==== DATA EXTRACTS
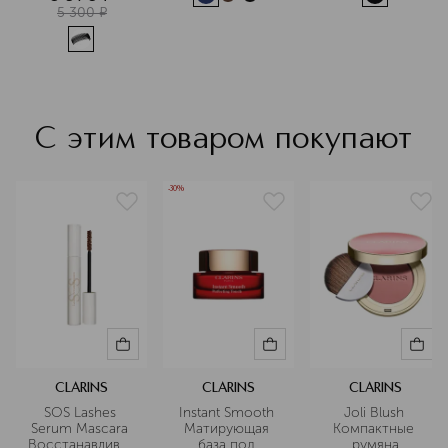
5 300
¤
С этим товаром покупают
-30%
CLARINS
CLARINS
CLARINS
SOS Lashes 
Instant Smooth 
Joli Blush 
Serum Mascara 
Матирующая 
Компактные 
Восстанавливающий
база под 
румяна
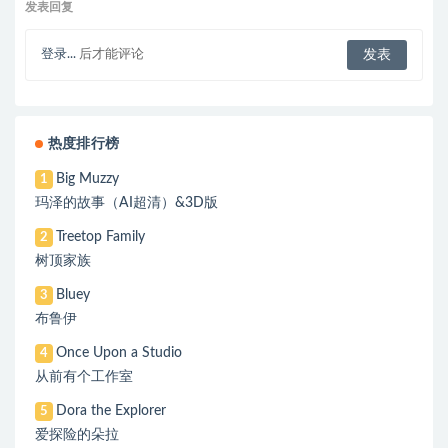
发表回复
登录...
后才能评论
热度排行榜
Big Muzzy
1
玛泽的故事（AI超清）&3D版
Treetop Family
2
树顶家族
Bluey
3
布鲁伊
Once Upon a Studio
4
从前有个工作室
Dora the Explorer
5
爱探险的朵拉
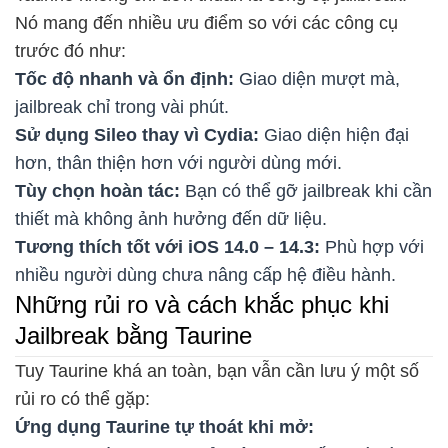
Nó mang đến nhiều ưu điểm so với các công cụ
trước đó như:
Tốc độ nhanh và ổn định:
Giao diện mượt mà,
jailbreak chỉ trong vài phút.
Sử dụng Sileo thay vì Cydia:
Giao diện hiện đại
hơn, thân thiện hơn với người dùng mới.
Tùy chọn hoàn tác:
Bạn có thể gỡ jailbreak khi cần
thiết mà không ảnh hưởng đến dữ liệu.
Tương thích tốt với iOS 14.0 – 14.3:
Phù hợp với
nhiều người dùng chưa nâng cấp hệ điều hành.
Những rủi ro và cách khắc phục khi
Jailbreak bằng Taurine
Tuy Taurine khá an toàn, bạn vẫn cần lưu ý một số
rủi ro có thể gặp:
Ứng dụng Taurine tự thoát khi mở:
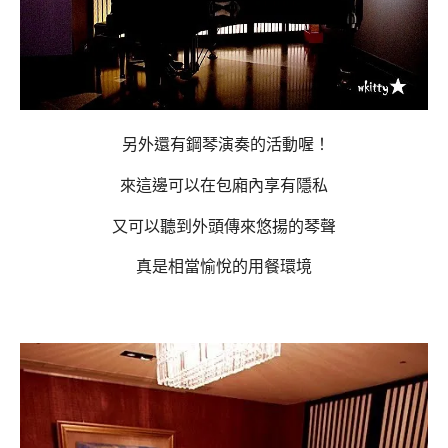
另外還有鋼琴演奏的活動喔！
來這邊可以在包廂內享有隱私
又可以聽到外頭傳來悠揚的琴聲
真是相當愉悅的用餐環境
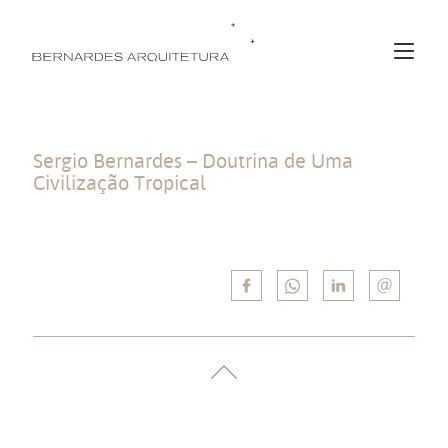
Sergio Bernardes – Doutrina de Uma
Civilização Tropical
PUC/RJ – “Sergio Bernardes – Doutrina de Uma Civilização Tropical”.
Felipe Guanaes.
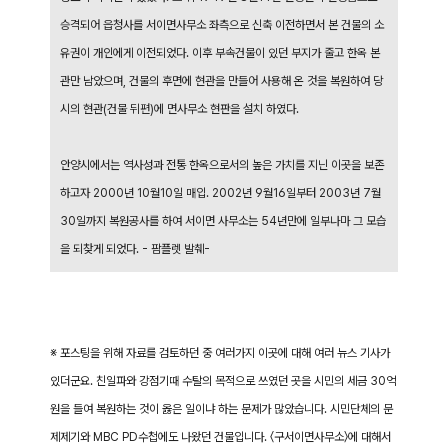
승격되어 읍청사를 서이면사무소 좌측으로 신축 이전하면서 본 건물의 소
유권이 개인에게 이전되었다. 이후 부속건물이 있던 부지가 줄고 한옥 본
관만 남았으며, 건물의 후면에 현관을 만들어 사용해 온 것을 복원하여 당
시의 현관(건물 뒤편)에 면사무소 현판을 설치 하였다.
안양시에서는 역사성과 전통 한옥으로서의 높은 가치를 지닌 이곳을 보존
하고자 2000년 10월10일 매입. 2002년 9월16일부터 2003년 7월
30일까지 복원공사를 하여 서이면 사무소는 54년만에 일부나마 그 모습
을 되찾게 되었다. - 팜플렛 발췌-
※ 포스팅을 위해 자료를 검토하던 중 여러가지 이곳에 대해 여러 뉴스 기사가
있더군요. 친일파와 강점기때 수탈의 목적으로 쓰였던 곳을 시민의 세금 30억
원을 들여 복원하는 것이 옳은 일이냐 하는 문제가 많았습니다. 시민단체의 문
제제기와 MBC PD수첩에도 나왔던 건물입니다. 〈구서이면사무소〉에 대해서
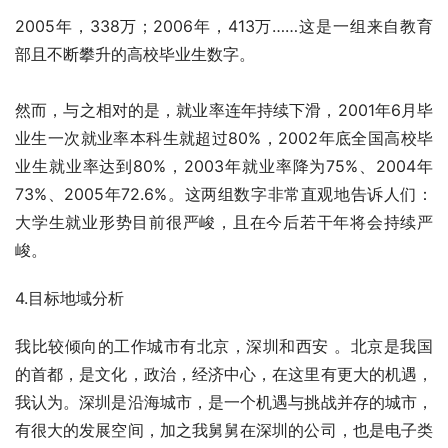
2005年，338万；2006年，413万……这是一组来自教育
部且不断攀升的高校毕业生数字。 
然而，与之相对的是，就业率连年持续下滑，2001年6月毕
业生一次就业率本科生就超过80%，2002年底全国高校毕
业生就业率达到80%，2003年就业率降为75%、2004年
73%、2005年72.6%。这两组数字非常直观地告诉人们：
大学生就业形势目前很严峻，且在今后若干年将会持续严
峻。
4.目标地域分析
我比较倾向的工作城市有北京，深圳和西安 。北京是我国
的首都，是文化，政治，经济中心，在这里有更大的机遇，
我认为。深圳是沿海城市，是一个机遇与挑战并存的城市，
有很大的发展空间，加之我舅舅在深圳的公司，也是电子类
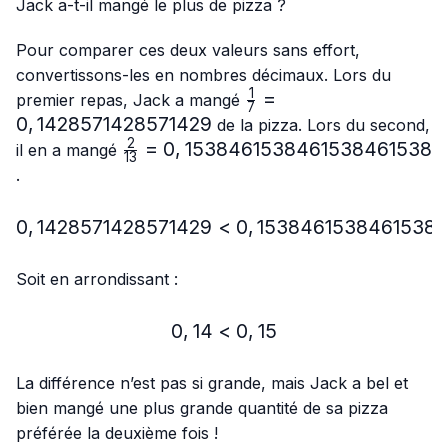
{13}
Jack a-t-il mangé le plus de pizza ?
Pour comparer ces deux valeurs sans effort,
convertissons-les en nombres décimaux. Lors du
1
\frac{1}
=
premier repas, Jack a mangé
7
{7}=0,1428571428571
0
,
1428571428571429
de la pizza. Lors du second,
2
\frac{2}
=
0
,
1538461538461538461538
il en a mangé
13
{13}=0,1538461538461538461538
.
0
,
1428571428571429
<
0,1428571428571429 < 
0
,
1538461538461538
Soit en arrondissant :
0
,
14
<
0,14 < 0,15
0
,
15
La différence n’est pas si grande, mais Jack a bel et
bien mangé une plus grande quantité de sa pizza
préférée la deuxième fois !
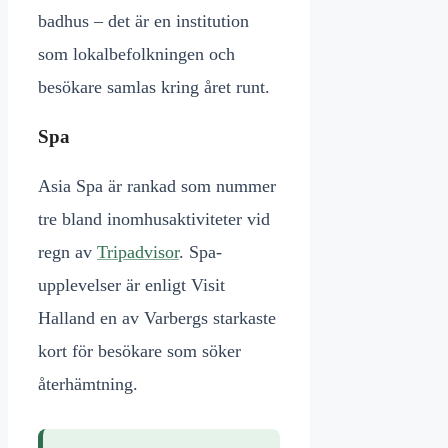
badhus – det är en institution
som lokalbefolkningen och
besökare samlas kring året runt.
Spa
Asia Spa är rankad som nummer
tre bland inomhusaktiviteter vid
regn av
Tripadvisor
. Spa-
upplevelser är enligt Visit
Halland en av Varbergs starkaste
kort för besökare som söker
återhämtning.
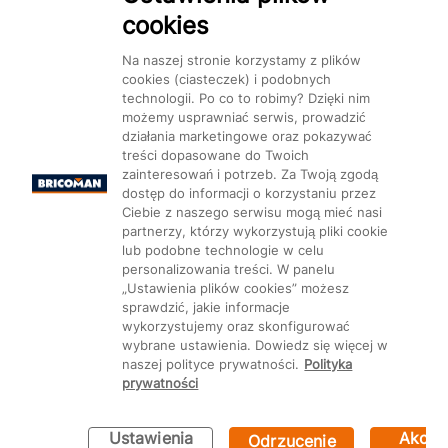
cookies
Dostępność
Na naszej stronie korzystamy z plików
cookies (ciasteczek) i podobnych
technologii. Po co to robimy? Dzięki nim
możemy usprawniać serwis, prowadzić
działania marketingowe oraz pokazywać
treści dopasowane do Twoich
Mapa Strony:
Kategorie
Produkty
Marki
CMS
zainteresowań i potrzeb. Za Twoją zgodą
dostęp do informacji o korzystaniu przez
Ciebie z naszego serwisu mogą mieć nasi
partnerzy, którzy wykorzystują pliki cookie
lub podobne technologie w celu
personalizowania treści. W panelu
„Ustawienia plików cookies” możesz
Ustawienia plików cookie
sprawdzić, jakie informacje
wykorzystujemy oraz skonfigurować
wybrane ustawienia. Dowiedz się więcej w
naszej polityce prywatności.
Polityka
prywatności
Ustawienia
Akcep
Odrzucenie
========
YOUR GOAL:
Reproduce all the material exactly, omitting images.

EXERCISE SOLUTION:
5 300
¤
С этим товаром покупают
-30%
CLARINS
CLARINS
CLARINS
SOS Lashes 
Instant Smooth 
Joli Blush 
Serum Mascara 
Матирующая 
Компактные 
Восстанавливающий
база под 
румяна
发表回复
登录...
后才能评论
热度排行榜
Big Muzzy
1
玛泽的故事（AI超清）&3D版
Treetop Family
2
树顶家族
Bluey
3
布鲁伊
Once Upon a Studio
4
从前有个工作室
Dora the Explorer
5
爱探险的朵拉
Nó mang đến nhiều ưu điểm so với các công cụ
trước đó như:
Tốc độ nhanh và ổn định:
Giao diện mượt mà,
jailbreak chỉ trong vài phút.
Sử dụng Sileo thay vì Cydia:
Giao diện hiện đại
hơn, thân thiện hơn với người dùng mới.
Tùy chọn hoàn tác:
Bạn có thể gỡ jailbreak khi cần
thiết mà không ảnh hưởng đến dữ liệu.
Tương thích tốt với iOS 14.0 – 14.3:
Phù hợp với
nhiều người dùng chưa nâng cấp hệ điều hành.
Những rủi ro và cách khắc phục khi
Jailbreak bằng Taurine
Tuy Taurine khá an toàn, bạn vẫn cần lưu ý một số
rủi ro có thể gặp:
Ứng dụng Taurine tự thoát khi mở:
另外還有鋼琴演奏的活動喔！
來這邊可以在包廂內享有隱私
又可以聽到外頭傳來悠揚的琴聲
真是相當愉悅的用餐環境
Sergio Bernardes – Doutrina de Uma
Civilização Tropical
PUC/RJ – “Sergio Bernardes – Doutrina de Uma Civilização Tropical”.
Felipe Guanaes.
승격되어 읍청사를 서이면사무소 좌측으로 신축 이전하면서 본 건물의 소
유권이 개인에게 이전되었다. 이후 부속건물이 있던 부지가 줄고 한옥 본
관만 남았으며, 건물의 후면에 현관을 만들어 사용해 온 것을 복원하여 당
시의 현관(건물 뒤편)에 면사무소 현판을 설치 하였다.
안양시에서는 역사성과 전통 한옥으로서의 높은 가치를 지닌 이곳을 보존
하고자 2000년 10월10일 매입. 2002년 9월16일부터 2003년 7월
30일까지 복원공사를 하여 서이면 사무소는 54년만에 일부나마 그 모습
을 되찾게 되었다. - 팜플렛 발췌-
※ 포스팅을 위해 자료를 검토하던 중 여러가지 이곳에 대해 여러 뉴스 기사가
있더군요. 친일파와 강점기때 수탈의 목적으로 쓰였던 곳을 시민의 세금 30억
원을 들여 복원하는 것이 옳은 일이냐 하는 문제가 많았습니다. 시민단체의 문
제제기와 MBC PD수첩에도 나왔던 건물입니다. 〈구서이면사무소〉에 대해서
2005年，338万；2006年，413万……这是一组来自教育
部且不断攀升的高校毕业生数字。 
然而，与之相对的是，就业率连年持续下滑，2001年6月毕
业生一次就业率本科生就超过80%，2002年底全国高校毕
业生就业率达到80%，2003年就业率降为75%、2004年
73%、2005年72.6%。这两组数字非常直观地告诉人们：
大学生就业形势目前很严峻，且在今后若干年将会持续严
峻。
4.目标地域分析
我比较倾向的工作城市有北京，深圳和西安 。北京是我国
的首都，是文化，政治，经济中心，在这里有更大的机遇，
我认为。深圳是沿海城市，是一个机遇与挑战并存的城市，
有很大的发展空间，加之我舅舅在深圳的公司，也是电子类
{13}
Jack a-t-il mangé le plus de pizza ?
Pour comparer ces deux valeurs sans effort,
convertissons-les en nombres décimaux. Lors du
1
\frac{1}
=
premier repas, Jack a mangé
7
{7}=0,1428571428571
0
,
1428571428571429
de la pizza. Lors du second,
2
\frac{2}
=
0
,
1538461538461538461538
il en a mangé
13
{13}=0,1538461538461538461538
.
0
,
1428571428571429
<
0,1428571428571429 < 
0
,
1538461538461538
Soit en arrondissant :
0
,
14
<
0,14 < 0,15
0
,
15
La différence n’est pas si grande, mais Jack a bel et
bien mangé une plus grande quantité de sa pizza
préférée la deuxième fois !
badhus – det är en institution
som lokalbefolkningen och
besökare samlas kring året runt.
Spa
Asia Spa är rankad som nummer
tre bland inomhusaktiviteter vid
regn av
Tripadvisor
. Spa-
upplevelser är enligt Visit
Halland en av Varbergs starkaste
kort för besökare som söker
återhämtning.
cookies
Dostępność
Na naszej stronie korzystamy z plików
cookies (ciasteczek) i podobnych
technologii. Po co to robimy? Dzięki nim
możemy usprawniać serwis, prowadzić
działania marketingowe oraz pokazywać
treści dopasowane do Twoich
Mapa Strony:
Kategorie
Produkty
Marki
CMS
zainteresowań i potrzeb. Za Twoją zgodą
dostęp do informacji o korzystaniu przez
Ciebie z naszego serwisu mogą mieć nasi
partnerzy, którzy wykorzystują pliki cookie
lub podobne technologie w celu
personalizowania treści. W panelu
„Ustawienia plików cookies” możesz
Ustawienia plików cookie
sprawdzić, jakie informacje
wykorzystujemy oraz skonfigurować
wybrane ustawienia. Dowiedz się więcej w
naszej polityce prywatności.
Polityka
prywatności
Ustawienia
Akcep
Odrzucenie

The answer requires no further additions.